Cluster

You can run pyANI-plus on a High Performance Compute (HPC) cluster, and for larger datasets this is generally expected. In the original tool pyANI we worked directly with SGE, which became a problem when our local cluster switched the SLURM instead. For pyANI-plus we instead use snakemake internally to handle our worker jobs. This gives us a uniform platform for running jobs locally (on the same machine – the default), or using one of the Snakemake exectutor plugins.

To enable this all the ANI compute commands have an optional --executor option defaulting to local. The analysis and plotting commands are only ever run locally.

SLURM

This in the recommend parrallel executor for pyANI-plus, which was developed and tested on two different SLURM clusters (ARCHIE-WeSt and the UK Crop Diversity Bioinformatics HPC Resource).

You need to prepare a Snakemake configuration (as a directory containing a config.yaml file), set an environment variable to point at your configuration (the path of that directory), and add --executor slurm to your pyani-plus command.
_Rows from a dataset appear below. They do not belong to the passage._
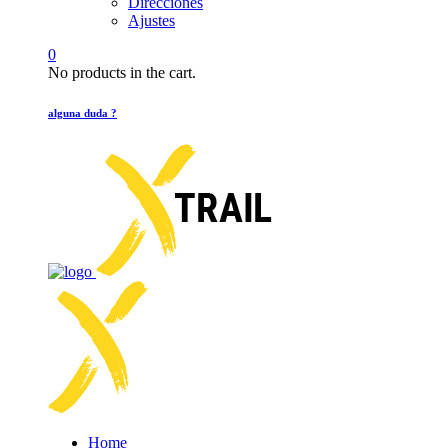
Direcciones
Ajustes
0
No products in the cart.
alguna duda ?
Home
mkdir snakemake-profile-name/
emacs snakemake-profile-name/config.yaml  # see examples below
export SNAKEMAKE_PROFILE=$PWD/snakemake-profile-name
pyani-plus ... --executor slurm ...

If you are using version control for your analysis scripts, you should also check-in the config.yaml file too.
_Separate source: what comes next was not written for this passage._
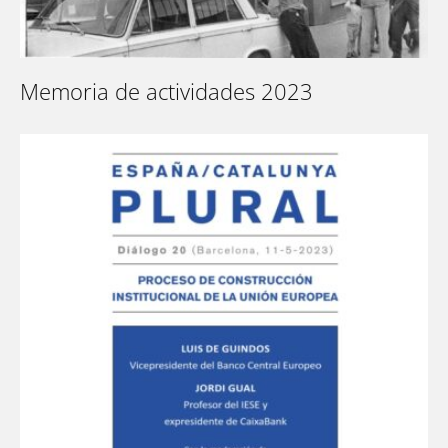
Memoria de actividades 2023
While some of the underlying tools can be run with multiple cores, we expect you to ask the cluster for lots of single-core jobs (each of which has modest memory (RAM) needs). The exception is Sourmash, which is memory demanding but very quick - this we run on a single machine (even a desktop) with the default local executor.

ARCHIE-WeSt

This is a real configuration used on ARCHIE-WeSt in 2025 while developing the tool.

On this cluster we were limited to at most 400 CPUs, which we tell Snakemake to use as (up to) 400 single-core jobs.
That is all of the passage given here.